◆ **Input material**
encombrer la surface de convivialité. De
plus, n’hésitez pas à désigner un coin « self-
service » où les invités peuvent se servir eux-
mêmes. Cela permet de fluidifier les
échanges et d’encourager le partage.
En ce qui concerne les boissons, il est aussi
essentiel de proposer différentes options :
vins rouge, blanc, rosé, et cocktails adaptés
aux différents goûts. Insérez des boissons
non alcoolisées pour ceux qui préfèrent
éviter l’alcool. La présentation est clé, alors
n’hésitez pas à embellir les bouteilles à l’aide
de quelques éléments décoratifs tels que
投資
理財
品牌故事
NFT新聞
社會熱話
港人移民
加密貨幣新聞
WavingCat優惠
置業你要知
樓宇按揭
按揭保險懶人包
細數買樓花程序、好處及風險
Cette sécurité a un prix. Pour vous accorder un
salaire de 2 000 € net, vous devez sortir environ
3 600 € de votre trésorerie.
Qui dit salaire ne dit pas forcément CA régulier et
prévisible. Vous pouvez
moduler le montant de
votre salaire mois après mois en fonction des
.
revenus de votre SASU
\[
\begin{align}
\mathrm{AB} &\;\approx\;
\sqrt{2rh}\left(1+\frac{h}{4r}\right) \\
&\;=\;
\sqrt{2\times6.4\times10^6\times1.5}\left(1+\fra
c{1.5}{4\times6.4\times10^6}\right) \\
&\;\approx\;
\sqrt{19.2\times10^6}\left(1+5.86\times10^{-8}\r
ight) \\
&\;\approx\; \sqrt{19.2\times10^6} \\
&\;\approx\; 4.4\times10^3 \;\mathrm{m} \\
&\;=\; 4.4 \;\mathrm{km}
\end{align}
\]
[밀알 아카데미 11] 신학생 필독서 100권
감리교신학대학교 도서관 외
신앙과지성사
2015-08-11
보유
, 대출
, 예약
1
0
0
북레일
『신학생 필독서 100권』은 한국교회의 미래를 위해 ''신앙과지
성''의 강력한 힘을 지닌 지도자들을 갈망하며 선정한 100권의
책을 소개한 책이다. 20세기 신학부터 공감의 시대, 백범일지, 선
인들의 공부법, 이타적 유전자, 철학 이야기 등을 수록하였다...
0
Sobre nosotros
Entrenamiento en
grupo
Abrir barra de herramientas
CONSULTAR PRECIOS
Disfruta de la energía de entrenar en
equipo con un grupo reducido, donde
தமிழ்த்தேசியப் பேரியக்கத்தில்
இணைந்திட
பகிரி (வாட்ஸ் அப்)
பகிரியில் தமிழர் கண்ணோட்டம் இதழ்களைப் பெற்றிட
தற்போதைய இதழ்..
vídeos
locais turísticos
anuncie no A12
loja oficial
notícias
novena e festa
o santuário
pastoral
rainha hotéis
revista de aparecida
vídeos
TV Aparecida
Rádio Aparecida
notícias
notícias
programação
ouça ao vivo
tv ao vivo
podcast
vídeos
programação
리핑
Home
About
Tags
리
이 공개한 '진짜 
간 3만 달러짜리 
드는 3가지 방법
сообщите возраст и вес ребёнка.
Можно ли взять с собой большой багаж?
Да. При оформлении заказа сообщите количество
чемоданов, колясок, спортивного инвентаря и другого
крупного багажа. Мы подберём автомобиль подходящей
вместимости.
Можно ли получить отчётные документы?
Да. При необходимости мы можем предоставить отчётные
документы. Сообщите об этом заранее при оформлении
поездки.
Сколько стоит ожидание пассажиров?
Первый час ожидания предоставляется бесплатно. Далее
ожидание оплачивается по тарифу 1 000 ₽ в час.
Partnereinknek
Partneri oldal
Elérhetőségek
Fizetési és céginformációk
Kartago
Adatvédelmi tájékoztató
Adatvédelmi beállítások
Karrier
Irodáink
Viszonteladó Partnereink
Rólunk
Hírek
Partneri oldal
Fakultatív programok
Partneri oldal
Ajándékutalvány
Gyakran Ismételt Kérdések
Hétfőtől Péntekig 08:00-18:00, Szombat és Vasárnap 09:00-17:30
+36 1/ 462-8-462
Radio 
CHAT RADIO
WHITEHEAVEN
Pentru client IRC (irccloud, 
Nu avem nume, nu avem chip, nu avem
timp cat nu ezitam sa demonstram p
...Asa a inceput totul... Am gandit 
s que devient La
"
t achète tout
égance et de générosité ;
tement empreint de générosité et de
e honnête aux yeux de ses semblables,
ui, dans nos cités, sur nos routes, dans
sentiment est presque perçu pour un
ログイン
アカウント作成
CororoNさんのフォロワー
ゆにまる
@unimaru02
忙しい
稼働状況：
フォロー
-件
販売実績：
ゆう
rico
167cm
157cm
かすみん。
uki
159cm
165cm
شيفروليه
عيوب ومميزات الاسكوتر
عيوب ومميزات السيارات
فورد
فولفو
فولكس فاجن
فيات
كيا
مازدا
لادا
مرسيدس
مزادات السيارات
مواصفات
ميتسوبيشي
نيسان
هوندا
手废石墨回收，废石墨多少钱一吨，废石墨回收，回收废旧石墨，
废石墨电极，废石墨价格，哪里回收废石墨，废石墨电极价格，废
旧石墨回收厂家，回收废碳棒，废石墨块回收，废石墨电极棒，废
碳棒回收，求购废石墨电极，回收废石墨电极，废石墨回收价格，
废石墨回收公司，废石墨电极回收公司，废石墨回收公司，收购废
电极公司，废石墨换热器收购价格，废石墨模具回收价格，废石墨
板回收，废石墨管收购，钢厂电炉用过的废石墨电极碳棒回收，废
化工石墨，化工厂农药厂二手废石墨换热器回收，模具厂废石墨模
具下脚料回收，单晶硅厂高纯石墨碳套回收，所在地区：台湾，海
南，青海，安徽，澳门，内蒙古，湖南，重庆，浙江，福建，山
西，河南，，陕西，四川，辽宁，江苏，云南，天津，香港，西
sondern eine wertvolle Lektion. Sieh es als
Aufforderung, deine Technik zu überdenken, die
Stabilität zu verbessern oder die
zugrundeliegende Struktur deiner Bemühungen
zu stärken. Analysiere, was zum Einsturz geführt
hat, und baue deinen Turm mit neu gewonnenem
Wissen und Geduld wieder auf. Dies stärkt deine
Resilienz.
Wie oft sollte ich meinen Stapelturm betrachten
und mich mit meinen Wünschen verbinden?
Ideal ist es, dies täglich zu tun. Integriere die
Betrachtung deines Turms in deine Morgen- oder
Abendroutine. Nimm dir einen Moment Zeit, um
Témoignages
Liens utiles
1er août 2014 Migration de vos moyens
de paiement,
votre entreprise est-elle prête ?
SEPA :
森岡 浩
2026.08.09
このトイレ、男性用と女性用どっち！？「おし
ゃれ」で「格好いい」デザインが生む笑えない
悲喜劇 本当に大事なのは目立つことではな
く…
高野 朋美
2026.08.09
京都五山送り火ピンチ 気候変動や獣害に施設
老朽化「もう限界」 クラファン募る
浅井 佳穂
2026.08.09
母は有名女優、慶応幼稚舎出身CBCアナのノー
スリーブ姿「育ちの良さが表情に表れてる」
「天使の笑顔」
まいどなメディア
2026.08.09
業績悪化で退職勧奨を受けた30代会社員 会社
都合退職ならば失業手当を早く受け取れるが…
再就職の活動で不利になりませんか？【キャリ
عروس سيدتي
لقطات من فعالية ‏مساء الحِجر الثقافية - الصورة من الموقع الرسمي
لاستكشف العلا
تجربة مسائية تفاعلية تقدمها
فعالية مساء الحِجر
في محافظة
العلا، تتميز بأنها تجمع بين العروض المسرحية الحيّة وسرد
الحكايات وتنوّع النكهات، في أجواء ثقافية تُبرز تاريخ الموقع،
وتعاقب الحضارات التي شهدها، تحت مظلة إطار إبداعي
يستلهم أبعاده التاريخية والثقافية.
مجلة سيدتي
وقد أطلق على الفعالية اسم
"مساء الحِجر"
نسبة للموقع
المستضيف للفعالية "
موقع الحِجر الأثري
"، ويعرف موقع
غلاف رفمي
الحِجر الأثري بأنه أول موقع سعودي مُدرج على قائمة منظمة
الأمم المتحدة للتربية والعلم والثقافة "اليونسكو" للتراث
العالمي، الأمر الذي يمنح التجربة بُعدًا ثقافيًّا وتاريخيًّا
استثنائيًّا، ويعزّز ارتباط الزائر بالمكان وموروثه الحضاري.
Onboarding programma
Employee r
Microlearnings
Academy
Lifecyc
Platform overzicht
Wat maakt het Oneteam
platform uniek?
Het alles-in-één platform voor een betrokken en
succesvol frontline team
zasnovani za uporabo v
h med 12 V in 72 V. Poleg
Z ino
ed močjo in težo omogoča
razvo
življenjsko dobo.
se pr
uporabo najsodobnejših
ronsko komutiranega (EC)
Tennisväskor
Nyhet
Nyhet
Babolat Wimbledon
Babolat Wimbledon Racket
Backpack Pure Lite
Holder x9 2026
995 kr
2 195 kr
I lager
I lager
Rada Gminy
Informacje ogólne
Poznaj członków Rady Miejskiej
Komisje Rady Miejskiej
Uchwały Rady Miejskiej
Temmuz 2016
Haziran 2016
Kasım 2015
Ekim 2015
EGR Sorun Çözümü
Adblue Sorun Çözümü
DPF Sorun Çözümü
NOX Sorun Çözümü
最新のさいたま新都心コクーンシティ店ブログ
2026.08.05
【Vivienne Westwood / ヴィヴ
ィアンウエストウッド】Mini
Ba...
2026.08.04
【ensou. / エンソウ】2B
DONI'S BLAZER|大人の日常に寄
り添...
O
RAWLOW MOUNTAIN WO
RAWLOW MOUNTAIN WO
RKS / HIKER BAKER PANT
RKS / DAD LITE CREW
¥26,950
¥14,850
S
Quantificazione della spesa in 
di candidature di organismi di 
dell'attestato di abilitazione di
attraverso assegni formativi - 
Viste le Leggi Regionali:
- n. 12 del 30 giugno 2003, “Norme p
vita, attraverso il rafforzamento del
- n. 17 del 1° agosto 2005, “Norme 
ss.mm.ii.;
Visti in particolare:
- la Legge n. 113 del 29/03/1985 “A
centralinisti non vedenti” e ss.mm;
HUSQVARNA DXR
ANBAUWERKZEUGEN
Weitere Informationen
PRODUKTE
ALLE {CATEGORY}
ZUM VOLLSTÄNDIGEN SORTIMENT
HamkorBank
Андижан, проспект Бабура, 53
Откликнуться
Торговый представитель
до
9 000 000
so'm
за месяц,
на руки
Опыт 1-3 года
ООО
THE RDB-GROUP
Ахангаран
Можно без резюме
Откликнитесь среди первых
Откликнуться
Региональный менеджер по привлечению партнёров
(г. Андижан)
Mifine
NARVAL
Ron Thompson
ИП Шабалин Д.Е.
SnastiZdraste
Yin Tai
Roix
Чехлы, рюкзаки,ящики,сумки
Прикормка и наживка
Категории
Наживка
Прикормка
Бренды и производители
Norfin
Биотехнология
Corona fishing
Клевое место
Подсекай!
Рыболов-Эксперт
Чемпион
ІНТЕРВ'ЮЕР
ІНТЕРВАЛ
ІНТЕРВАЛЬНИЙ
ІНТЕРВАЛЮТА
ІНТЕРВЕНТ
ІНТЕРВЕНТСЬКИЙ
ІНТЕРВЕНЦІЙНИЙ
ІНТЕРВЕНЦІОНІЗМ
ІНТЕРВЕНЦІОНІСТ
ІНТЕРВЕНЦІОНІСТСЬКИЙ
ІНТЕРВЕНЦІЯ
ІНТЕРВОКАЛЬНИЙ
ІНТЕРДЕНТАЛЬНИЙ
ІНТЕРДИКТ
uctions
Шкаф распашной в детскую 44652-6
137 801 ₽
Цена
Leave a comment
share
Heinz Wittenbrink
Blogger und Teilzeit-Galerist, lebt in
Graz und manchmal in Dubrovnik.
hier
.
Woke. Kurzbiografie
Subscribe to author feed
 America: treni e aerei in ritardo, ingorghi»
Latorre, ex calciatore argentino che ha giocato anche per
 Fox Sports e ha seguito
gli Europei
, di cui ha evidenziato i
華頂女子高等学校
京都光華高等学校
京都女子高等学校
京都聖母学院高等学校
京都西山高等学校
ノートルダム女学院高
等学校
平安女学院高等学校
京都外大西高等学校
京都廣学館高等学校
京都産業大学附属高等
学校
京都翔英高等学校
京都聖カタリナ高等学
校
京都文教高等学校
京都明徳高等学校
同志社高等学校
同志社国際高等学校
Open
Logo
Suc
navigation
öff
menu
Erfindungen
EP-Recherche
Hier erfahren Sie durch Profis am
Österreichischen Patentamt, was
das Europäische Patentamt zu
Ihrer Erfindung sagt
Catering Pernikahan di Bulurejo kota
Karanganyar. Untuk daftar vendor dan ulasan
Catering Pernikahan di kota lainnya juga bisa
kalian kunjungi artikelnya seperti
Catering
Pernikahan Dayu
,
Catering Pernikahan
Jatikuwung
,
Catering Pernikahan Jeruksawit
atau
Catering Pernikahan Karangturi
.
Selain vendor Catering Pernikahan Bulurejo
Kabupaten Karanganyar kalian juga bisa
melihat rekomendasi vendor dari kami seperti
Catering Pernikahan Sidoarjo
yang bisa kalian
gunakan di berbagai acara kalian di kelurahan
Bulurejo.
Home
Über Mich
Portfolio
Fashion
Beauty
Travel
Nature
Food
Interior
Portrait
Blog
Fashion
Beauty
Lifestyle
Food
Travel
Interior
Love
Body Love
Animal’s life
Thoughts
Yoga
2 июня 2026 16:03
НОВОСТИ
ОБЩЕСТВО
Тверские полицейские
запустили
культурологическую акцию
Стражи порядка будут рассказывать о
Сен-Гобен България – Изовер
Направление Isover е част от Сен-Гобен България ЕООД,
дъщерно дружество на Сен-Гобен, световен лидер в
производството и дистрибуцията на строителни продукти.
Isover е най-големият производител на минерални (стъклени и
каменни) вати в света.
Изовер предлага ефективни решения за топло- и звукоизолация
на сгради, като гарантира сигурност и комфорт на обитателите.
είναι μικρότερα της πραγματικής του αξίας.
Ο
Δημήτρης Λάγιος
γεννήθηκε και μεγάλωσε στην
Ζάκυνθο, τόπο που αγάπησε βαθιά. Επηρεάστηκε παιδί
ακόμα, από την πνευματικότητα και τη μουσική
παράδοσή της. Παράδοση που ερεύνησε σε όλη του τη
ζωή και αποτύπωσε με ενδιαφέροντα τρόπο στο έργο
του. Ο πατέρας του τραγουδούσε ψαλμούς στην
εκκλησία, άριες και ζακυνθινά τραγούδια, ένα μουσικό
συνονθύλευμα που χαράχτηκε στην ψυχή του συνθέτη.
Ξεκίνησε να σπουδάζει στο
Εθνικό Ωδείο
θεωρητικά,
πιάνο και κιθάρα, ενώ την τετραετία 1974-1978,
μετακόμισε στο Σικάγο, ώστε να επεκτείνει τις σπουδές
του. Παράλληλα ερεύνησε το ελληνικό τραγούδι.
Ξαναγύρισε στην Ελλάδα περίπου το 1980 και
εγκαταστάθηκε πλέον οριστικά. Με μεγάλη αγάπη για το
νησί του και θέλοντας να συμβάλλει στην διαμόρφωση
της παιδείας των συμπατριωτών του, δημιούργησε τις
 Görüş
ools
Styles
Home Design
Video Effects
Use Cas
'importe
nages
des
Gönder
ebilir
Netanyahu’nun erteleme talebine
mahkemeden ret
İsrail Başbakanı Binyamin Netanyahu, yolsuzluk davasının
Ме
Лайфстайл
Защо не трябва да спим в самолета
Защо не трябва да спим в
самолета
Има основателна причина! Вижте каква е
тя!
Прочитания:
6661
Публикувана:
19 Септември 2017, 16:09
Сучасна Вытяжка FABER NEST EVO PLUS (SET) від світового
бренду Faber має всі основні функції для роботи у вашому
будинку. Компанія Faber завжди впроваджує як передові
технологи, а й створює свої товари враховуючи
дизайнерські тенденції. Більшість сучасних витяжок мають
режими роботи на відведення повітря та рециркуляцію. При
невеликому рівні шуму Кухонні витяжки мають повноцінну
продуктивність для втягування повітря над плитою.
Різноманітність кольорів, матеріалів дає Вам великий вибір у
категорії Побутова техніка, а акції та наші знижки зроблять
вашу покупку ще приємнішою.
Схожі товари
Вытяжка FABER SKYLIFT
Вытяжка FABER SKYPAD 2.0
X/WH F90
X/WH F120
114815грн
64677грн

◆ **Activity**
All lines of the data above that include the word "Miejskiej" must be shown.

◆ **Result**
Poznaj członków Rady Miejskiej
Komisje Rady Miejskiej
Uchwały Rady Miejskiej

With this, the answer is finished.